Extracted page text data

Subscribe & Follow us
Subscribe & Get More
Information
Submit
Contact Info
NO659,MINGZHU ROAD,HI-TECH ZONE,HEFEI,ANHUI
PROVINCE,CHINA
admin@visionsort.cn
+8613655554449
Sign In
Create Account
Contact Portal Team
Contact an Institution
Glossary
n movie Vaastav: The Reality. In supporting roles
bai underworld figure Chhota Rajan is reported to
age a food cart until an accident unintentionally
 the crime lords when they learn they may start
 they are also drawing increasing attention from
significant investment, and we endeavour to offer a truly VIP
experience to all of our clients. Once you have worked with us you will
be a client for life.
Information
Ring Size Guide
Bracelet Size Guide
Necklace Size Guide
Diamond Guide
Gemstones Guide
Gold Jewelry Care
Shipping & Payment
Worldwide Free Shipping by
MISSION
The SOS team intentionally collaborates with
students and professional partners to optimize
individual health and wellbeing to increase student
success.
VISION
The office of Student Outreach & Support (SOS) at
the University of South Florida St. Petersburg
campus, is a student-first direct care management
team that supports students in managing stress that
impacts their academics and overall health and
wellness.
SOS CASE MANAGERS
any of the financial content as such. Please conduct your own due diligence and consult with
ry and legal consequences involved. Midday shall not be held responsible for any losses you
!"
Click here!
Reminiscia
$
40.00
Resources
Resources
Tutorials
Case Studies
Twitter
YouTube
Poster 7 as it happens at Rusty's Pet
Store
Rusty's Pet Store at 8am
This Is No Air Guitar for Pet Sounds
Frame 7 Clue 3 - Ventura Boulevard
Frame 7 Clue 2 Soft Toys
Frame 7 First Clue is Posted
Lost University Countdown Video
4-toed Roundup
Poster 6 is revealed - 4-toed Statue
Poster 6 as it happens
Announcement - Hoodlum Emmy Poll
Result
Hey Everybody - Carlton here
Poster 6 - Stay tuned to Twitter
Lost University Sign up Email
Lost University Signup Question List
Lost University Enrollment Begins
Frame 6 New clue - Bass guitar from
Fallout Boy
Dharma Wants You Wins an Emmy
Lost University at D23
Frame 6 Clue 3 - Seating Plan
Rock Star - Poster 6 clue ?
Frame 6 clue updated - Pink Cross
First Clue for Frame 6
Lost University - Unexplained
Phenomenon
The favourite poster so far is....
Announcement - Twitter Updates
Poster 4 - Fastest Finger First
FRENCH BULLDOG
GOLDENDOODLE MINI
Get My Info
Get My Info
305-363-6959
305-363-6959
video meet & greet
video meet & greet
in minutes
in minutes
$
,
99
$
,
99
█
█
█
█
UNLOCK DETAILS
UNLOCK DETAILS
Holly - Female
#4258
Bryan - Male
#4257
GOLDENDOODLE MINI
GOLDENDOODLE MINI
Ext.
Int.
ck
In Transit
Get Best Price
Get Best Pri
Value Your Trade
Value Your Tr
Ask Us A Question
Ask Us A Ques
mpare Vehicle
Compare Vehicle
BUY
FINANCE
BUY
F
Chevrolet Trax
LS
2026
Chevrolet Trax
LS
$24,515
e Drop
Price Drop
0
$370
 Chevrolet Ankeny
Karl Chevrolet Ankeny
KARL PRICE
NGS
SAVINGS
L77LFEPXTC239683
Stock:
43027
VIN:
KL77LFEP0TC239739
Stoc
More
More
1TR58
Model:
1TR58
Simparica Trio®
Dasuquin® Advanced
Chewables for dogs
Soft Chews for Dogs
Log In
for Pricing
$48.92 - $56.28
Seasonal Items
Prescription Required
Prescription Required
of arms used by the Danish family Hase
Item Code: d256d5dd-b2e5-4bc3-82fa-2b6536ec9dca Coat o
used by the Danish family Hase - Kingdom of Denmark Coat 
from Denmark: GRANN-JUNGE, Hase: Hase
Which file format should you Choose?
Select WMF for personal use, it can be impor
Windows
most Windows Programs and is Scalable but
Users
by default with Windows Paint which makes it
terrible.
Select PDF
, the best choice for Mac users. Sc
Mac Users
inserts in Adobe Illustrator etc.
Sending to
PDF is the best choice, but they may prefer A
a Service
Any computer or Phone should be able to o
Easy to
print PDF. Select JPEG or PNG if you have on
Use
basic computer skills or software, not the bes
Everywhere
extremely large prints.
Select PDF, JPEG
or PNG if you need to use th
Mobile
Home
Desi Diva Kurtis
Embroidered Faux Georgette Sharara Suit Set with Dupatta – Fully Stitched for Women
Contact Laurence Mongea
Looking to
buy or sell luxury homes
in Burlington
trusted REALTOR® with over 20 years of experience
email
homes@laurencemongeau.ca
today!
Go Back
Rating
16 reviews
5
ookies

### Your goal
Word for word, write out every record.

### Result of this exercise
Subscribe & Follow us
Subscribe & Get More
Information
Submit
Contact Info
NO659,MINGZHU ROAD,HI-TECH ZONE,HEFEI,ANHUI
PROVINCE,CHINA
admin@visionsort.cn
+8613655554449
Sign In
Create Account
Contact Portal Team
Contact an Institution
Glossary
n movie Vaastav: The Reality. In supporting roles
bai underworld figure Chhota Rajan is reported to
age a food cart until an accident unintentionally
 the crime lords when they learn they may start
 they are also drawing increasing attention from
significant investment, and we endeavour to offer a truly VIP
experience to all of our clients. Once you have worked with us you will
be a client for life.
Information
Ring Size Guide
Bracelet Size Guide
Necklace Size Guide
Diamond Guide
Gemstones Guide
Gold Jewelry Care
Shipping & Payment
Worldwide Free Shipping by
MISSION
The SOS team intentionally collaborates with
students and professional partners to optimize
individual health and wellbeing to increase student
success.
VISION
The office of Student Outreach & Support (SOS) at
the University of South Florida St. Petersburg
campus, is a student-first direct care management
team that supports students in managing stress that
impacts their academics and overall health and
wellness.
SOS CASE MANAGERS
any of the financial content as such. Please conduct your own due diligence and consult with
ry and legal consequences involved. Midday shall not be held responsible for any losses you
!"
Click here!
Reminiscia
$
40.00
Resources
Resources
Tutorials
Case Studies
Twitter
YouTube
Poster 7 as it happens at Rusty's Pet
Store
Rusty's Pet Store at 8am
This Is No Air Guitar for Pet Sounds
Frame 7 Clue 3 - Ventura Boulevard
Frame 7 Clue 2 Soft Toys
Frame 7 First Clue is Posted
Lost University Countdown Video
4-toed Roundup
Poster 6 is revealed - 4-toed Statue
Poster 6 as it happens
Announcement - Hoodlum Emmy Poll
Result
Hey Everybody - Carlton here
Poster 6 - Stay tuned to Twitter
Lost University Sign up Email
Lost University Signup Question List
Lost University Enrollment Begins
Frame 6 New clue - Bass guitar from
Fallout Boy
Dharma Wants You Wins an Emmy
Lost University at D23
Frame 6 Clue 3 - Seating Plan
Rock Star - Poster 6 clue ?
Frame 6 clue updated - Pink Cross
First Clue for Frame 6
Lost University - Unexplained
Phenomenon
The favourite poster so far is....
Announcement - Twitter Updates
Poster 4 - Fastest Finger First
FRENCH BULLDOG
GOLDENDOODLE MINI
Get My Info
Get My Info
305-363-6959
305-363-6959
video meet & greet
video meet & greet
in minutes
in minutes
$
,
99
$
,
99
█
█
█
█
UNLOCK DETAILS
UNLOCK DETAILS
Holly - Female
#4258
Bryan - Male
#4257
GOLDENDOODLE MINI
GOLDENDOODLE MINI
Ext.
Int.
ck
In Transit
Get Best Price
Get Best Pri
Value Your Trade
Value Your Tr
Ask Us A Question
Ask Us A Ques
mpare Vehicle
Compare Vehicle
BUY
FINANCE
BUY
F
Chevrolet Trax
LS
2026
Chevrolet Trax
LS
$24,515
e Drop
Price Drop
0
$370
 Chevrolet Ankeny
Karl Chevrolet Ankeny
KARL PRICE
NGS
SAVINGS
L77LFEPXTC239683
Stock:
43027
VIN:
KL77LFEP0TC239739
Stoc
More
More
1TR58
Model:
1TR58
Simparica Trio®
Dasuquin® Advanced
Chewables for dogs
Soft Chews for Dogs
Log In
for Pricing
$48.92 - $56.28
Seasonal Items
Prescription Required
Prescription Required
of arms used by the Danish family Hase
Item Code: d256d5dd-b2e5-4bc3-82fa-2b6536ec9dca Coat o
used by the Danish family Hase - Kingdom of Denmark Coat 
from Denmark: GRANN-JUNGE, Hase: Hase
Which file format should you Choose?
Select WMF for personal use, it can be impor
Windows
most Windows Programs and is Scalable but
Users
by default with Windows Paint which makes it
terrible.
Select PDF
, the best choice for Mac users. Sc
Mac Users
inserts in Adobe Illustrator etc.
Sending to
PDF is the best choice, but they may prefer A
a Service
Any computer or Phone should be able to o
Easy to
print PDF. Select JPEG or PNG if you have on
Use
basic computer skills or software, not the bes
Everywhere
extremely large prints.
Select PDF, JPEG
or PNG if you need to use th
Mobile
Home
Desi Diva Kurtis
Embroidered Faux Georgette Sharara Suit Set with Dupatta – Fully Stitched for Women
Contact Laurence Mongea
Looking to
buy or sell luxury homes
in Burlington
trusted REALTOR® with over 20 years of experience
email
homes@laurencemongeau.ca
today!
Go Back
Rating
16 reviews
5
ookies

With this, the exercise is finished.